John cautiously tasted the powder. He gasped and fell to his knees, weeping uncontrollably. “It is the single most beautiful thing I’ve ever experienced!” he cried. “My greatest regret is that I’ve gone my entire life without tasting this, the perfect ambrosia, the nectar of the very gods themselves! I’ll never again enjoy lesser foods. My life is ruined.”
“Quite right, sir.” Said Mixmaw. “And this is only a small sampling of my wares. Find true love! Defeat your enemies! Cure diseases and live forever! That’s right, the finest and most unique wares in the wide universe are available to you, right now, at low, low prices.”
“Well good God, man, how much!” screamed John Sutter. “I’ll pay anything. Anything!”
“I’m not a greedy being. I provide these wonders practically at cost, for the simple joy of bringing fine products to the far corners of the universe. The spices begin at a price of only twelve Chaburi.”
“What’s a Chaburi?” asked Martha.
“You don’t have Chaburi? Oh, my mistake. I also take payment in Megars, Tandillos, or Kawillian trade certificates.”
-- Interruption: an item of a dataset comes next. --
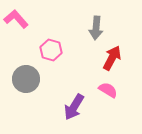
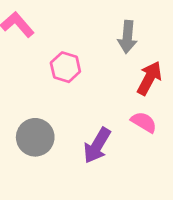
gray circle: (26, 79) -> (35, 137), moved

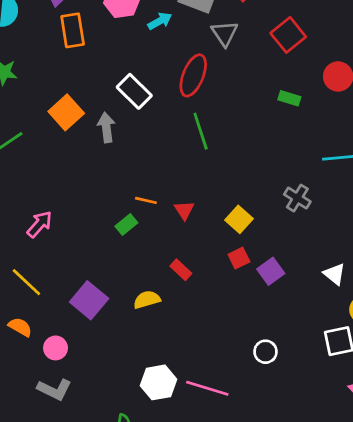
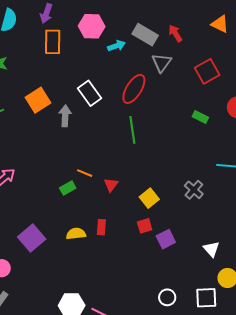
red rectangle: (181, 270) -> (101, 227), turned 42
yellow semicircle: (147, 300) -> (76, 234), moved
white circle: (265, 352) -> (167, 297), moved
“But we don’t have any of those things!” said John. “We only have dollars.”
“What’s a dollar?” said Mixmaw.
“Or, or pounds! Euros! Pesos! Loonies! Yen, baht, rupees, gold, whatever you want!”
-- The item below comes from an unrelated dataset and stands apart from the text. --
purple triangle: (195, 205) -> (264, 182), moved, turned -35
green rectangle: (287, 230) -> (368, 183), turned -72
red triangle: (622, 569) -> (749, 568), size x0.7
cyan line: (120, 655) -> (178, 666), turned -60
“I’m…I’m afraid I don’t take those. And why would I want gold? I have a lawnmower that shits gold. Are you sure this planet doesn’t even deal in Klavix? The exchange rate is terrible, but I suppose it’s better than nothing.”
“No,” answered Margaret, “we don’t even know what those are.”
“Does anyone even have a credit account with the trans-galactic trust bank?” Met with blank stares, Mixmaw held his hat in his hands, sheepishly. “I’m afraid I’ve made a terrible mistake. Really must update these travel atlases. How embarassing. My mistake, of course. All my fault. Terribly sorry.”
The alien climbed into his spaceship. The stalls and shelves and racks and displays neatly folded themselves back into the ship. Irises irised. Panels slid shut. Hatches hinged closed. The ship lifted off the ground, up, up and away, and disappeared into the baby blue sky.